Crédit image : Requête Google Gemini : une cathédrale engloutie d'anciens contrôles infosec au fond de la mer, avec un léviathan IA lumineux passant au-dessus.

Le glas sonne pour une histoire plus simple : celle où plus de découvertes de vulnérabilités signifie automatiquement plus de hacking. Ding-dong. La version plus riche et plus étrange est que les défenseurs pourraient enfin disposer d'une machine suffisamment rapide pour cartographier le fond de l'océan : les mauvaises configurations, les actifs abandonnés, les permissions obsolètes, les monstres non liés aux CVE qui rongent discrètement le navire par le dessous.

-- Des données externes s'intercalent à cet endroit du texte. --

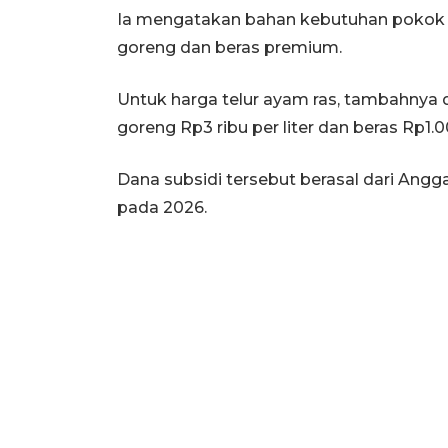
Ia mengatakan bahan kebutuhan pokok d
goreng dan beras premium.
Untuk harga telur ayam ras, tambahnya d
goreng Rp3 ribu per liter dan beras Rp1.0
Dana subsidi tersebut berasal dari An
pada 2026.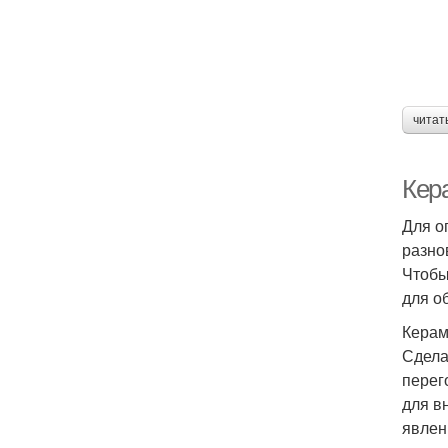
читат
Кер
Для о
разно
Чтобы
для о
Керам
Сдела
перег
для в
явлен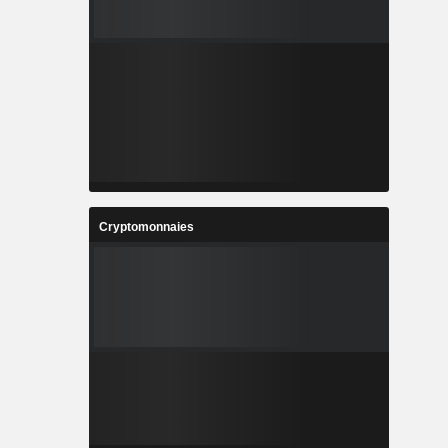
Cryptomonnaies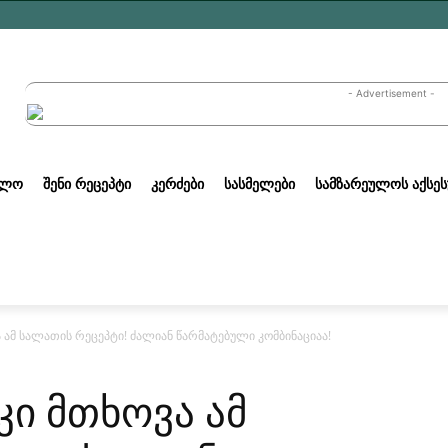
- Advertisement -
ᲣᲚᲝ
ᲨᲔᲜᲘ ᲠᲔᲪᲔᲞᲢᲘ
ᲙᲔᲠᲫᲔᲑᲘ
ᲡᲐᲡᲛᲔᲚᲔᲑᲘ
ᲡᲐᲛᲖᲐᲠᲔᲣᲚᲝᲡ ᲐᲥᲡᲔᲡ
ამ სალათის რეცეპტი! ძალიან წარმატებული კომბინაციაა!
ი მთხოვა ამ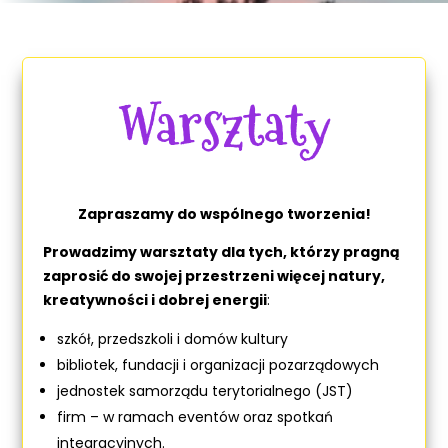
Warsztaty
Zapraszamy do wspólnego tworzenia!
Prowadzimy warsztaty dla tych, którzy pragną
zaprosić do swojej przestrzeni więcej natury,
kreatywności i dobrej energii
:
szkół, przedszkoli i domów kultury
bibliotek, fundacji i organizacji pozarządowych
jednostek samorządu terytorialnego (JST)
firm – w ramach eventów oraz spotkań
integracyjnych.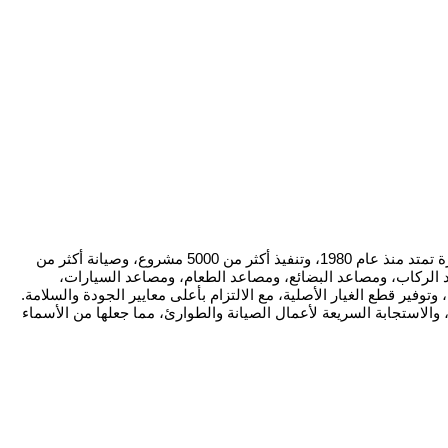
تُعد شركة مصاعد المضيان واحدة من الشركات الرائدة في دولة الكويت في مجال توريد وتركيب وصيانة وتحديث المصاعد والسلالم الكهربائية، بخبرة تمتد منذ عام 1980، وتنفيذ أكثر من 5000 مشروع، وصيانة أكثر من
 الفلل، ومصاعد الركاب، ومصاعد البضائع، ومصاعد الطعام، ومصاعد السيارات،
توفير قطع الغيار الأصلية، مع الالتزام بأعلى معايير الجودة والسلامة.
الاستجابة السريعة لأعمال الصيانة والطوارئ، مما جعلها من الأسماء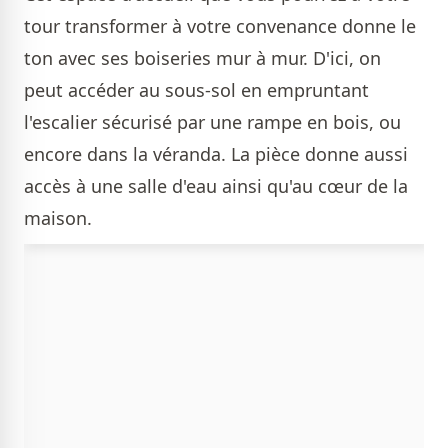
tour transformer à votre convenance donne le
ton avec ses boiseries mur à mur. D'ici, on
peut accéder au sous-sol en empruntant
l'escalier sécurisé par une rampe en bois, ou
encore dans la véranda. La pièce donne aussi
accès à une salle d'eau ainsi qu'au cœur de la
maison.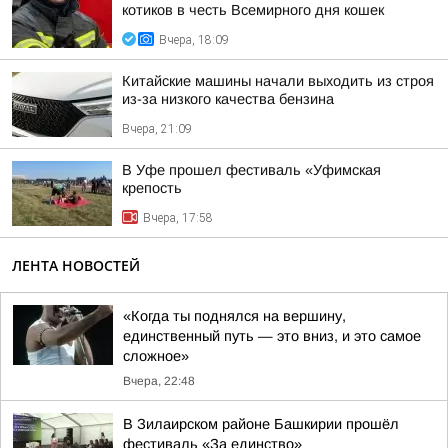
котиков в честь Всемирного дня кошек
Вчера, 18:09
Китайские машины начали выходить из строя
из-за низкого качества бензина
Вчера, 21:09
В Уфе прошел фестиваль «Уфимская
крепость
Вчера, 17:58
ЛЕНТА НОВОСТЕЙ
«Когда ты поднялся на вершину,
единственный путь — это вниз, и это самое
сложное»
Вчера, 22:48
В Зилаирском районе Башкирии прошёл
фестиваль «За единство»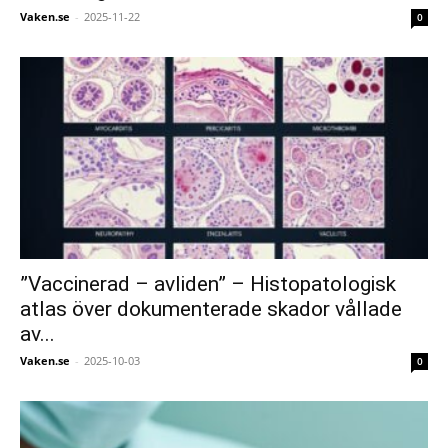
Vaken.se
-
2025-11-22
0
”Vaccinerad – avliden” – Histopatologisk
atlas över dokumenterade skador vållade
av...
Vaken.se
-
2025-10-03
0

Et c'est là que, je pense, vont les tokens. Non pas dans une course aux armements cinématographique de zero-day, mais dans le travail défensif peu glamour dont les équipes de sécurité ont toujours eu besoin. Les nymphes marines peuvent sonner le glas des vieux mythes. L'avenir n'est pas moins étrange, mais il pourrait être plus honnête.

Oh, et ne vous donnez pas la peine de demander ce qu'il est advenu de Fable 1, 2, 3 et 4. Ils sont probablement relégués au sous-sol numérique d'Anthropic, conservés dans du cyber-formol comme des spécimens d'ADN de LLM imparfaits qui ne verront jamais le jour.